How to read this table is that in the observed data for small team Males Round 1, IdleSpeculation was Ranked #1 with a Brier Score of 0.1916. My simulations show that based on those prior estimates, IdleSpeculation takes the top prize the most often (column 0), but only 43% of the time. You can see that even the bottom score here by TeamSmith takes #1 in 10% of the simulations.

This shows that there is some signal in the leaderboard, if it was totally random each of the ranks would have ~25% in each outcome. But it is clearly far from certain though either. This only considers people on the leaderboard who I know their results. It could also easily be someone in 5,6,7 could even have swapped to the #1 results.

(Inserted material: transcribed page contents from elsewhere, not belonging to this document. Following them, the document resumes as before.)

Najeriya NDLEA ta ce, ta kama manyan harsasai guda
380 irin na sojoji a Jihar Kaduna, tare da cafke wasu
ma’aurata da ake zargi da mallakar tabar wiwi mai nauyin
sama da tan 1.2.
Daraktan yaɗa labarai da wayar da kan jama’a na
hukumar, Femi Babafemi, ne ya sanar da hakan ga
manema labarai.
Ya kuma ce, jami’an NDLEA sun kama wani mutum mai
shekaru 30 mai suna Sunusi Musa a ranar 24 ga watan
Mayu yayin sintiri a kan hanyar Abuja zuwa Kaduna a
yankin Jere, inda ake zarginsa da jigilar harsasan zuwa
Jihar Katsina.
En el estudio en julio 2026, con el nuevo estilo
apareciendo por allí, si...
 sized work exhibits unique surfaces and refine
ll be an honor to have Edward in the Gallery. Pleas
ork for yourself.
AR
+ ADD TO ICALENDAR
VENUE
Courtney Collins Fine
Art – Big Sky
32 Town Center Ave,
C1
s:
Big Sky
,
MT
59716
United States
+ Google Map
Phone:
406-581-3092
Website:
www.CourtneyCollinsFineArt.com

What can we learn from this? One, the leaderboard results are unlikely to signify substantively improved models between different competitors. Clearly IdleSpeculation did well across the entire competition, but it would be hard to argue they were clearly better than everyone else (e.g. IdleSpeculations #3 rank in females in round 1 I suspect is just as likely due to bad luck as it is to their model being substantively worse than TeamKlus or TeamSherill).

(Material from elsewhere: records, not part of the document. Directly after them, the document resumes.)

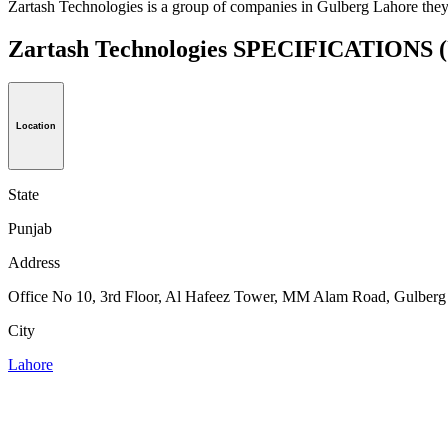
Zartash Technologies is a group of companies in Gulberg Lahore they
Zartash Technologies SPECIFICATIONS
Location
State
Punjab
Address
Office No 10, 3rd Floor, Al Hafeez Tower, MM Alam Road, Gulberg l
City
Lahore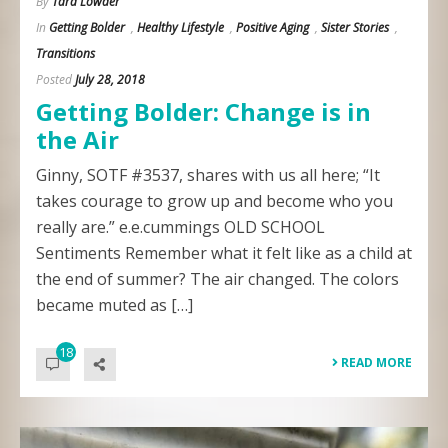
By
Tara Lowder
In
Getting Bolder
,
Healthy Lifestyle
,
Positive Aging
,
Sister Stories
,
Transitions
Posted
July 28, 2018
Getting Bolder: Change is in
the Air
Ginny, SOTF #3537, shares with us all here; “It
takes courage to grow up and become who you
really are.” e.e.cummings OLD SCHOOL
Sentiments Remember what it felt like as a child at
the end of summer? The air changed. The colors
became muted as […]
18
READ MORE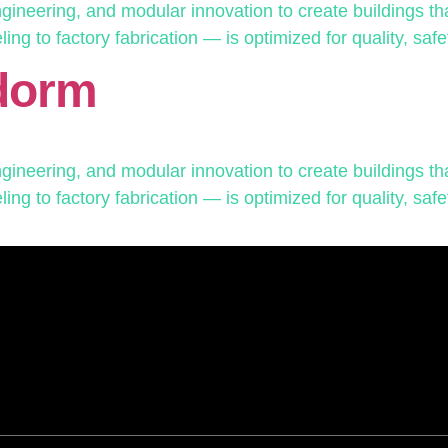
neering, and modular innovation to create buildings that
g to factory fabrication — is optimized for quality, safet
dorm
neering, and modular innovation to create buildings that
g to factory fabrication — is optimized for quality, safet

Two, I think it would be better for competitions like this for people to submit algorithms, and then the algorithms can be judged on various train/tests (or a grid search cross-validation, or whatever). Using a simple train/test split like this will always come with some noise in the rankings.

This also solves the issue with transparency. Currently NIJ is simply asking us to submit a paper saying how we did the results. It would be more transparent to force people to submit code to replicate the results 100% (as well as prevent any obvious cheating).